Я наблюдаю за общением семьи возле меня — жены, мужа и их двоих маленьких сыновей.
Они выглядят счастливыми. Как может кто-то быть счастливым в больнице?
Не могу сидеть, не двигаясь. Я слишком нетерпелив: чувствую, как неприятное пугающее бульканье обжигает и прокладывает себе путь вверх пищевода. И все же я не могу сидеть, не двигаясь. Нервная система моего тела разрушена кофеином, а мой разум парализован паникой и страхом. Как я с этим смирился? Разве это возможно?
Итак, я волнуюсь. Я встал. Снова сел, потому что нечем заняться.
Где Сесилия и Фрэнк? Они должны были появиться здесь тридцать минут назад. Я слышу, как открываются входные двери в больницу, будто мой разум вызвал их. Сесилия вбежала с Фрэнком, медленно плетущимся позади нее.
Она выглядит встревоженной и самоуверенной.
Он похож на дерьмо.
— О, мой бог, Ник, что произошло? — Из-за ее испуганного голоса у меня поднимается давление, и чувствую, как горло сжимается, и кровь шумит в ушах. Я не могу даже позволить себе думать о последствиях, и не собираюсь говорить об этом с Сесилией.
— Я не знаю, — честно отвечаю я. — Я так сожалею. Я был за рулем и... — я замолкаю.
Мне ненавистно то, как безразлично я говорю. Знаю, что это шок, который прокладывает себе путь в мои бессердечно звучащие голосовые связки. Доктор сказал, что я могу находиться в состоянии шока в течение нескольких дней.
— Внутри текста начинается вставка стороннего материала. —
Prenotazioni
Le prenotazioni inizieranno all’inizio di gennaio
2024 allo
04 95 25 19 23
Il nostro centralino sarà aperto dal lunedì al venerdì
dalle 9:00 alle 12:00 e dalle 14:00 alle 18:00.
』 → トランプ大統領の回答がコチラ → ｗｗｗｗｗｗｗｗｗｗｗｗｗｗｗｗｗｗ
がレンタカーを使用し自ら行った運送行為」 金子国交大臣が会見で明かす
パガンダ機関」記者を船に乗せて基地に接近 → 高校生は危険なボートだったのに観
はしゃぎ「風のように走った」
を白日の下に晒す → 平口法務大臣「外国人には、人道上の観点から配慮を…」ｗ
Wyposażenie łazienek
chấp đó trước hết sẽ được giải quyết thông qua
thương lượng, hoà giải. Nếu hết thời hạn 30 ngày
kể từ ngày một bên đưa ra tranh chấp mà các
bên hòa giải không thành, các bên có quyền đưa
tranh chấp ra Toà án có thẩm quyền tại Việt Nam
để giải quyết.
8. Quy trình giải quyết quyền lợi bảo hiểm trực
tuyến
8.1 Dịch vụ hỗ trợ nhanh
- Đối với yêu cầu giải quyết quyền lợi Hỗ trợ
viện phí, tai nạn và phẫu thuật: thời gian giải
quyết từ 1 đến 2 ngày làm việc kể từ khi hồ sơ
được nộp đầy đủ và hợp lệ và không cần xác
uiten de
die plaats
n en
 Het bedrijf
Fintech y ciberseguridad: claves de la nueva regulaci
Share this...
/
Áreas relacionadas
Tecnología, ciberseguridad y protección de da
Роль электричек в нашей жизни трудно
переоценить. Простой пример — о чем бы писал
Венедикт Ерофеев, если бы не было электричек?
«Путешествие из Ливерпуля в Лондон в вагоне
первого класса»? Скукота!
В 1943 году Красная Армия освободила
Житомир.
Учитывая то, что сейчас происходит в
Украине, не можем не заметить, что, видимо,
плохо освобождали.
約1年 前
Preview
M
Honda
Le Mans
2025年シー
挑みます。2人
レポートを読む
Но я переживаю. Я чувствую. Я чувствую все это каждой клеточкой своего тела. Все это не видно, это глубоко внутри меня, ниже поверхности шока.
— А Бриа?
Я жестом указываю на маленькую фигурку, лежащую на кресле зала ожидания. Сесилия направляется к Бриа, а я остаюсь стоять с Фрэнком. Он просто смотрит на меня. Обычно, когда он смотрит этим пристальным взглядом, я хочу скрыться где угодно, как можно дальше от его взгляда.
Но не сейчас.
Потому что на этот раз я онемел. Слишком много всего произошло. И меня не волнует, что он никогда не любил меня. Это не имеет больше никакого значения.
— Доктор выходил? — спрашивает он своим грубым голосом.
— Еще нет, — мой взгляд инстинктивно падает на дверь.
Я засовываю руки в карманы джинсов. Хочу уйти отсюда, от этого выноса мозга. Я хочу проснуться и забыть об этом ужасном кошмаре.
Мы с Фрэнком подходим к Сесилии, которая качает Бриа, засыпающую у нее на руках, хотя она слишком большой ребенок, чтобы так засыпать. Я заметил, что Сесилия плачет. Фрэнк садится рядом с Сесилией и предлагает мне сесть рядом с ним. Я сажусь. И мы ждем. Никто из нас ничего не говорит.
Я обхватываю голову руками. Они все еще пахнут мылом из ресторана. Как так может быть, что в последний раз, когда я мыл руки, моя жена и сын были живы и здоровы? А сейчас...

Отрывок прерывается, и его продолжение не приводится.